July 17, 2003 David Hadorn
Denis Petro, M.D. wrote in his 1997 paper “Spasticity and Chronic Pain” published in the 1997 book Cannabis in Medical Practice – A Legal, Historical and Pharmacological Overview of the Therapeutic Use of Marijuana:
“The evidence in support of cannabis as a treatment for pain exists both in preclinical animal studies and in a small number of clinical trials. Since cannabis contains many active cannabinoids in varying amounts in differing plants, a coherent recommendation concerning use against pain symptoms is lacking….
Considering the alternative of addicting drugs such as the opiate analgesics, patients may opt for the relative safety of cannabis.
Fatal overdose continues to be a significant problem with opiates. The absence of any fatalities associated with cannabis remains an astonishing fact. The safety profile of cannabis is such as to allow the clinician to consider this treatment option in selected cases, such as cancer and severe chronic pain with manifestations such as depression, weight loss, or intolerance of opiates.”
1997 Denis Petro
Americans for Safe Access states in their brochure Medical Marijuana and Chronic Pain, available on their website as of May 4, 2006:
“Cannabis can serve at least two important roles in safe, effective pain management. It can provide relief from the pain itself (either alone or in combination with other analgesics), and it can control the nausea associated with taking opiod drugs, as well as the nausea, vomiting and dizziness that often accompany severe, prolonged pain.”
May 4, 2006 Americans for Safe Access
GW Pharmaceuticals in the U.K. states on their website, accessed in May, 2002:
“Evidence indicates that inhaled [smoked or vaporized] cannabis and cannabinoids appears to be suitable alternatives for patients suffering from various types of chronic pain, especially those suffering from neuropathic pain that is unresponsive to traditional analgesics like opioids and NSAIDS (non-steroidal anti-inflammatory drugs).
In addition, cannabis may offer fewer negative side effects than opioids, which can be addictive, and NSAIDS, which can induce stomach ulcers, bleeding, and kidney failure.
Another potential benefit of cannabis as a pain reliever is that patients can precisely control the dose they take into their bodies by titration [smoking], and experience more rapid relief than they can with oral medications.”
May, 2002 GW Pharmaceuticals
Eric Johnson, a medical marijuana user, wrote in a letter published Feb. 23, 2003 by the Los Angeles Times :
“I have a severe neuromuscular disease called Hereditary Motor and Sensory Neuropathy, also known as Charcot-Marie-Tooth disease.

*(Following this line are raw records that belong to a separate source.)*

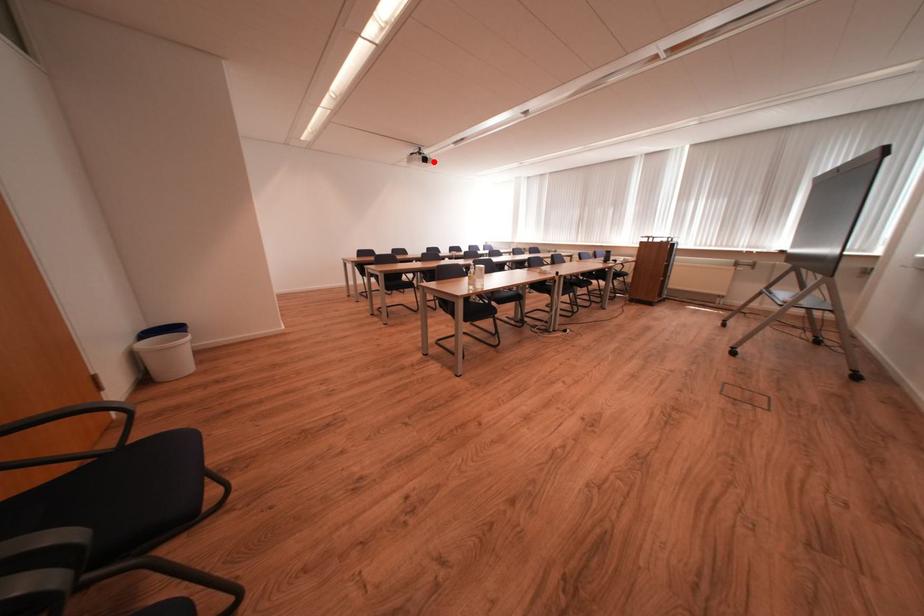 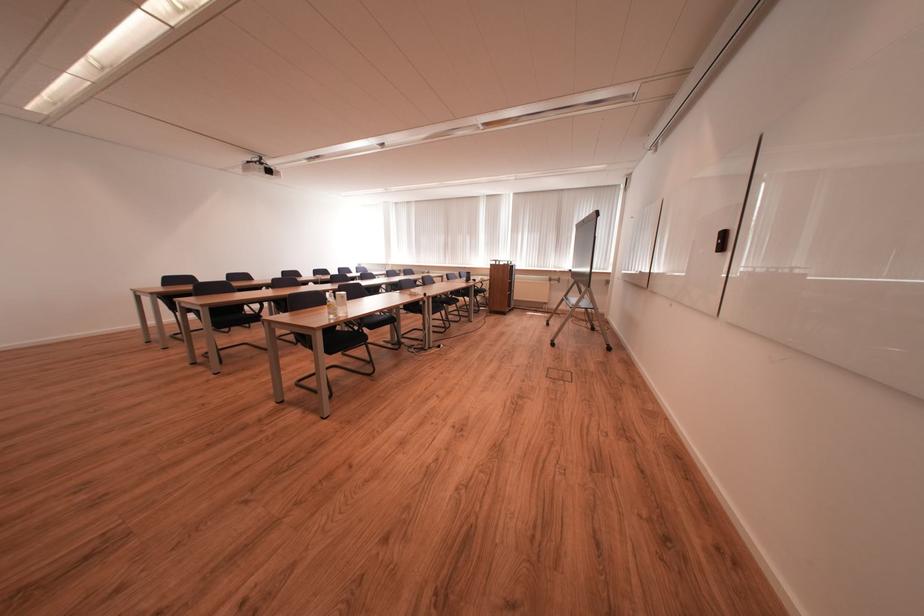 Where in the second image is the point corresponding to the highlighted location from the first image?

(277, 174) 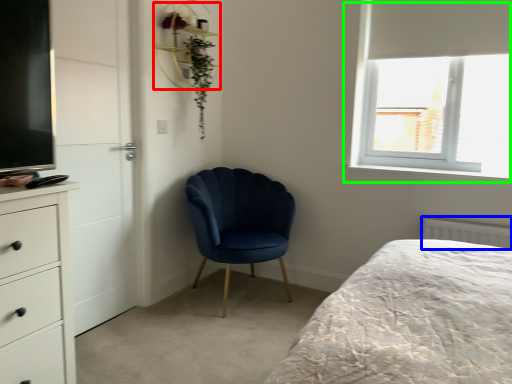 Question: Based on their relative distances, which object is nearer to shelf (highlighted by a red box)? Choose from radiator (highlighted by a blue box) and window (highlighted by a green box).

Choices:
 (A) radiator
 (B) window

Answer: (B) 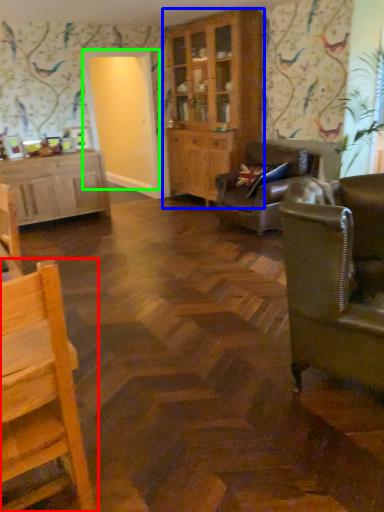 Question: Which object is the closest to the chair (highlighted by a red box)? Choose among these: cabinetry (highlighted by a blue box) or glass door (highlighted by a green box).

Choices:
 (A) cabinetry
 (B) glass door

Answer: (A)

It is a painful degenerative disease–much like multiple sclerosis. Unless I can smoke or eat pot, I am in excruciating pain from morning to night. In addition to cannabis, I use two different opiate medications.

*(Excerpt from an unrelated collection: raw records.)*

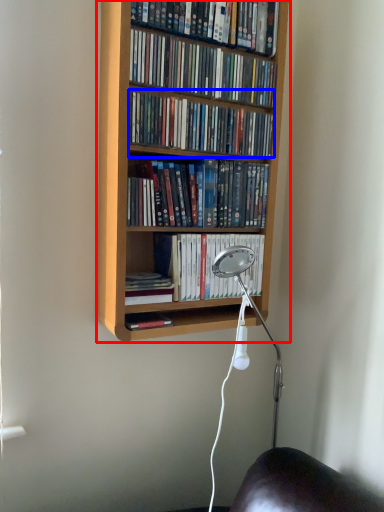 Question: Which point is further to the camera, bookcase (highlighted by a red box) or book (highlighted by a blue box)?

Choices:
 (A) bookcase
 (B) book

Answer: (B) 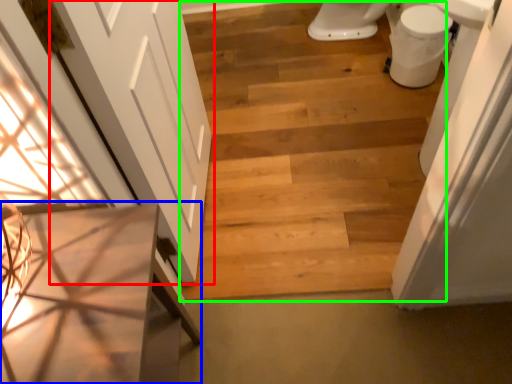 Question: Estimate the real-world distances between objects in this image. Which object is farther from door (highlighted by a red box), vanity (highlighted by a blue box) or stairwell (highlighted by a green box)?

Choices:
 (A) vanity
 (B) stairwell

Answer: (B) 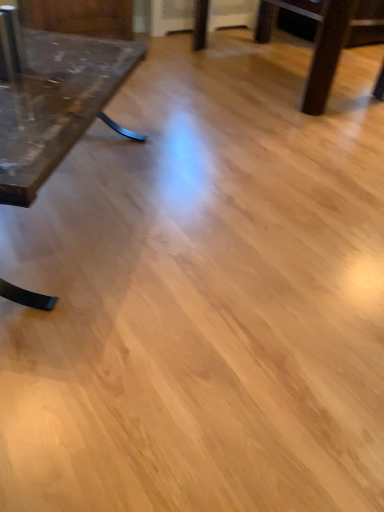 Where is `vacant space to the right of matte glass table at left`? The image size is (384, 512). vacant space to the right of matte glass table at left is located at coordinates (224, 226). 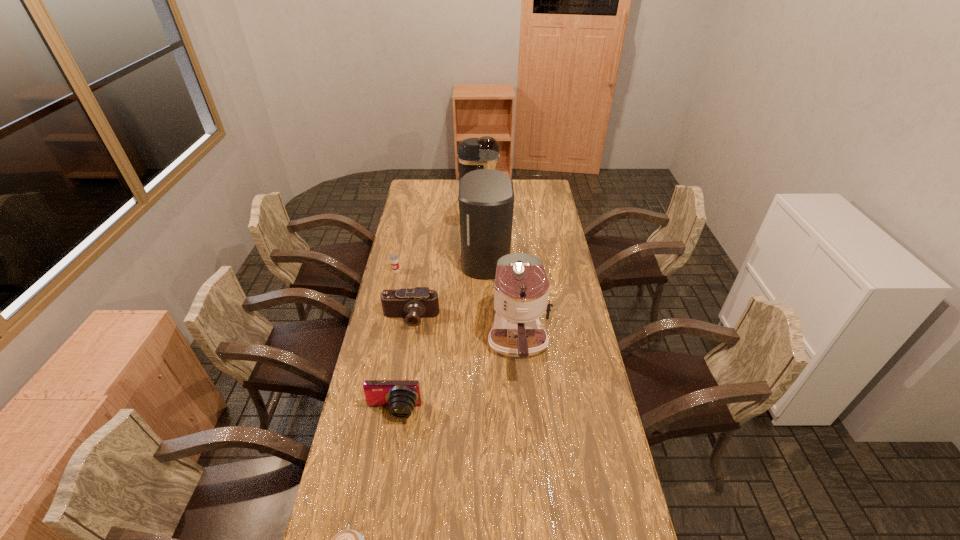 Where is `vacant region located 0.350m on the front-facing side of the nearest coffee maker`? vacant region located 0.350m on the front-facing side of the nearest coffee maker is located at coordinates (530, 483).

Locate an element on the screen. The height and width of the screenshot is (540, 960). free region located on the front-facing side of the farther camera is located at coordinates click(x=402, y=370).

The height and width of the screenshot is (540, 960). I want to click on free location located 0.320m on the front-facing side of the sixth farthest object, so click(373, 530).

The width and height of the screenshot is (960, 540). What are the coordinates of `free spot located on the side of the cup with the logo` in the screenshot? It's located at (383, 330).

The image size is (960, 540). Identify the location of object located in the far edge section of the desktop. (473, 153).

Where is `cup present at the left edge`? cup present at the left edge is located at coordinates (394, 259).

The image size is (960, 540). I want to click on object that is positioned at the right edge, so click(x=521, y=291).

Locate an element on the screen. The height and width of the screenshot is (540, 960). free point at the left edge is located at coordinates (405, 232).

Where is `vacant region at the right edge of the desktop`? This screenshot has width=960, height=540. vacant region at the right edge of the desktop is located at coordinates (567, 440).

In the image, there is a desktop. Where is `vacant space at the far left corner`? vacant space at the far left corner is located at coordinates (436, 181). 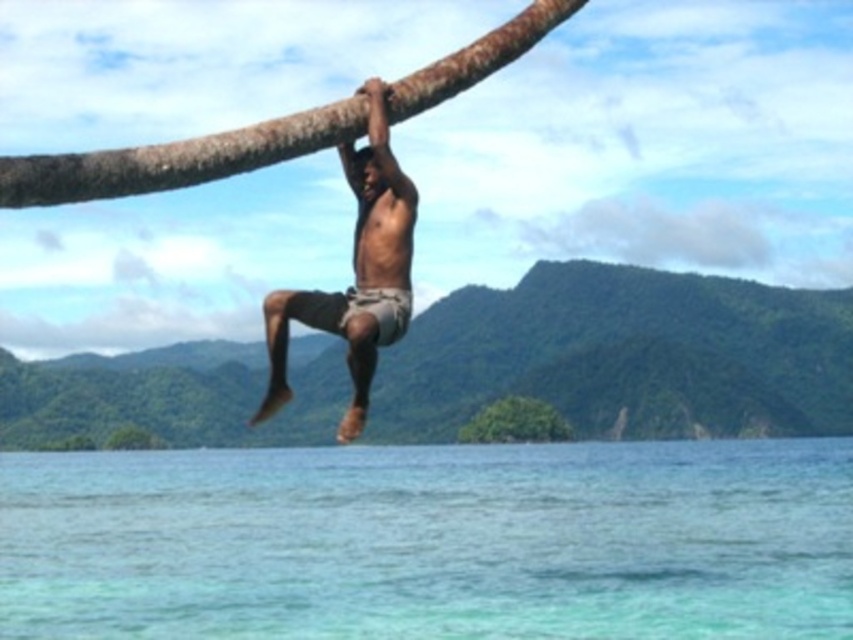 Does clear blue water at lower center appear under brown textured shorts at center?

Indeed, clear blue water at lower center is positioned under brown textured shorts at center.

Describe the element at coordinates (431, 541) in the screenshot. Image resolution: width=853 pixels, height=640 pixels. I see `clear blue water at lower center` at that location.

Is point (6, 508) positioned in front of point (381, 316)?

No, (6, 508) is behind (381, 316).

The width and height of the screenshot is (853, 640). In order to click on clear blue water at lower center in this screenshot , I will do `click(431, 541)`.

Between clear blue water at lower center and green leafy tree at center, which one has more height?

clear blue water at lower center is taller.

What do you see at coordinates (431, 541) in the screenshot?
I see `clear blue water at lower center` at bounding box center [431, 541].

Where is `clear blue water at lower center`? The height and width of the screenshot is (640, 853). clear blue water at lower center is located at coordinates (431, 541).

Is brown textured shorts at center above green leafy tree at center?

Indeed, brown textured shorts at center is positioned over green leafy tree at center.

Between brown textured shorts at center and green leafy tree at center, which one is positioned higher?

brown textured shorts at center is higher up.

Who is more forward, [335,314] or [527,435]?

Point [335,314] is more forward.

Locate an element on the screen. brown textured shorts at center is located at coordinates (355, 273). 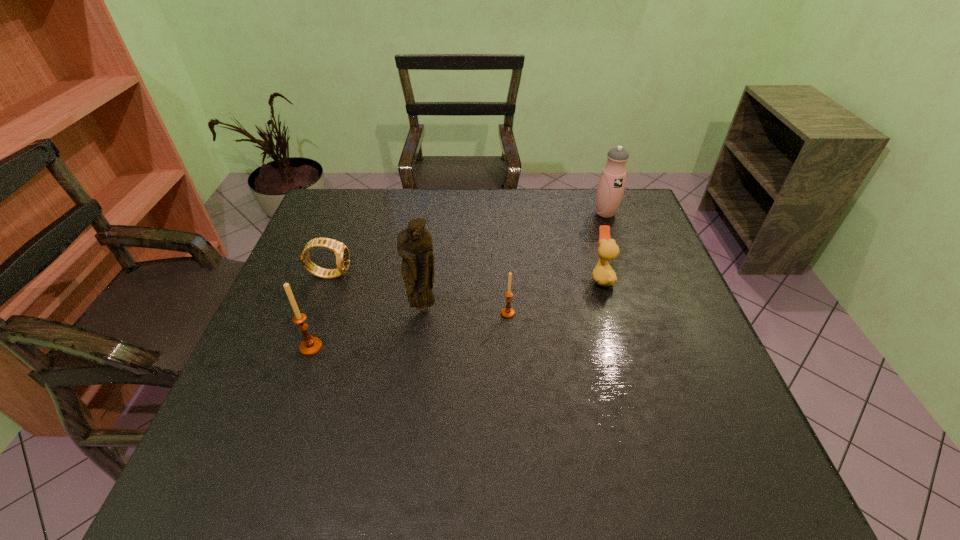 Locate an element on the screen. the left candle_holder is located at coordinates (310, 346).

Locate an element on the screen. Image resolution: width=960 pixels, height=540 pixels. the nearest object is located at coordinates (310, 346).

Locate an element on the screen. the right candle_holder is located at coordinates (507, 312).

Where is `the fourth object from left to right`? the fourth object from left to right is located at coordinates (507, 312).

The image size is (960, 540). What are the coordinates of `the farthest object` in the screenshot? It's located at (611, 185).

Find the location of `the rightmost object`. the rightmost object is located at coordinates (611, 185).

Where is `figurine`? figurine is located at coordinates (414, 244).

At what (x,y) coordinates should I click in order to perform the action: click on the third object from left to right. Please return your answer as a coordinate pair (x, y). The image size is (960, 540). Looking at the image, I should click on (414, 244).

Locate an element on the screen. Image resolution: width=960 pixels, height=540 pixels. the fifth object from left to right is located at coordinates (603, 274).

The image size is (960, 540). Find the location of `watch`. watch is located at coordinates (341, 251). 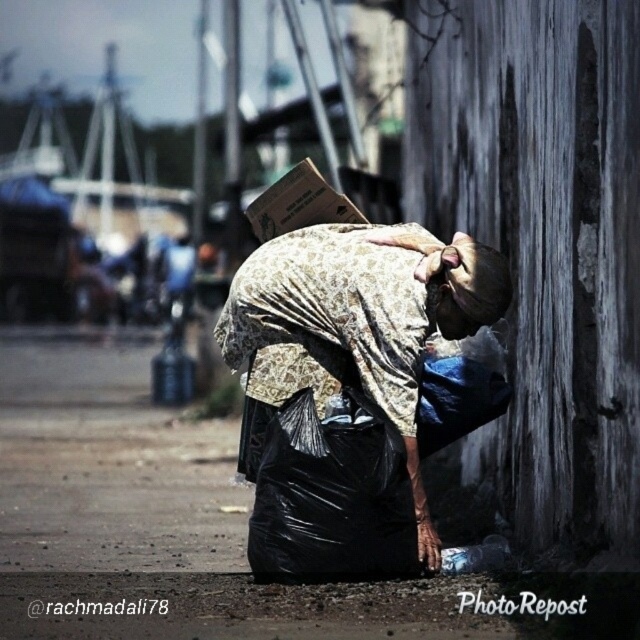 Who is shorter, brown woven hat at center or brown cardboard box at center?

Given the pain relief provided by marijuana, I am able to bicycle great distances in the Netherlands and pursue my hobby of digital photography. I also can attend concerts, movies and plays, and remain comfortable enough to sit through entire performances.”

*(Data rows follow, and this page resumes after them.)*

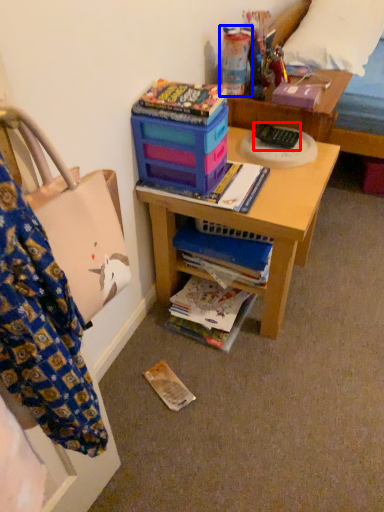 Question: Which of the following is the farthest to the observer, remote control (highlighted by a red box) or toy (highlighted by a blue box)?

Choices:
 (A) remote control
 (B) toy

Answer: (A) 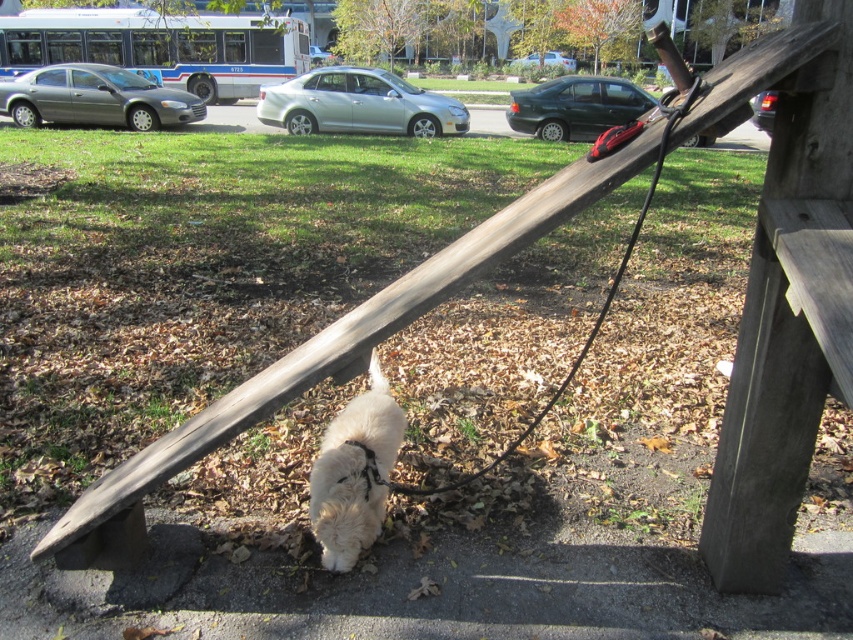 Question: Can you confirm if white fluffy dog at lower center is wider than black rubber leash at lower center?

Choices:
 (A) no
 (B) yes

Answer: (A)

Question: Does white fluffy dog at lower center have a smaller size compared to black rubber leash at lower center?

Choices:
 (A) yes
 (B) no

Answer: (A)

Question: Does white fluffy dog at lower center have a smaller size compared to black rubber leash at lower center?

Choices:
 (A) no
 (B) yes

Answer: (B) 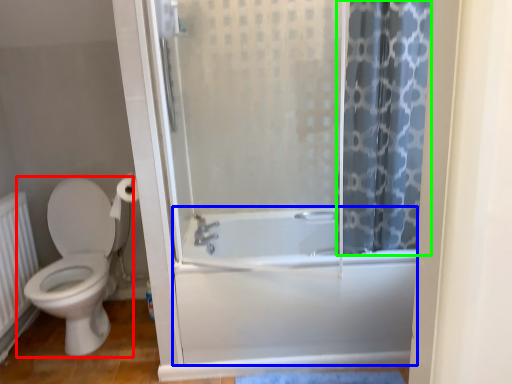 Question: Which object is positioned farthest from toilet (highlighted by a red box)? Select from bath (highlighted by a blue box) and shower curtain (highlighted by a green box).

Choices:
 (A) bath
 (B) shower curtain

Answer: (B) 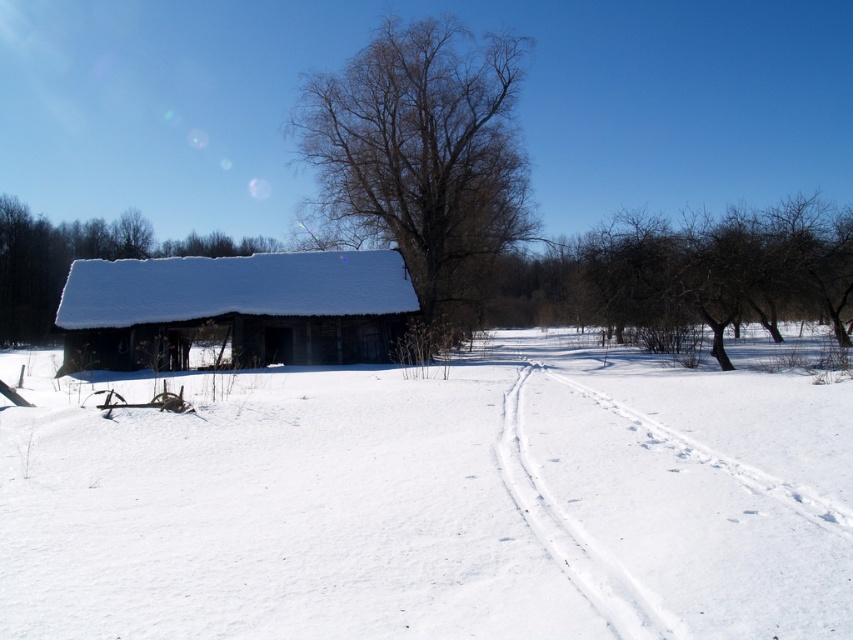 Question: Can you confirm if white fluffy snow at center is positioned to the left of white snow track at lower right?

Choices:
 (A) no
 (B) yes

Answer: (B)

Question: Does white snow track at lower right have a lesser width compared to snow-covered wooden barn at center?

Choices:
 (A) yes
 (B) no

Answer: (A)

Question: Among these points, which one is nearest to the camera?

Choices:
 (A) (125, 381)
 (B) (161, 253)

Answer: (A)

Question: Which of these objects is positioned closest to the white fluffy snow at center?

Choices:
 (A) snow-covered wooden shed at left
 (B) snow-covered wooden barn at center
 (C) bare wood tree at center

Answer: (B)

Question: Estimate the real-world distances between objects in this image. Which object is closer to the bare wood tree at center?

Choices:
 (A) white fluffy snow at center
 (B) snow-covered wooden shed at left

Answer: (A)

Question: Is snow-covered wooden barn at center above snow-covered wooden shed at left?

Choices:
 (A) yes
 (B) no

Answer: (B)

Feb. 23, 2003 Eric Johnson
Continuing Medical Education, Inc. (CME), responding to a treatment question from an M.D., asking if recommending marijuana for pain for a 72- year-old patient is medically sound, posted its response to it’s website in January, 2000:
“It is established that marijuana does ease the pain of cancer and the nausea of cancer chemotherapy. So, to directly address your question: It is a medically sound treatment.”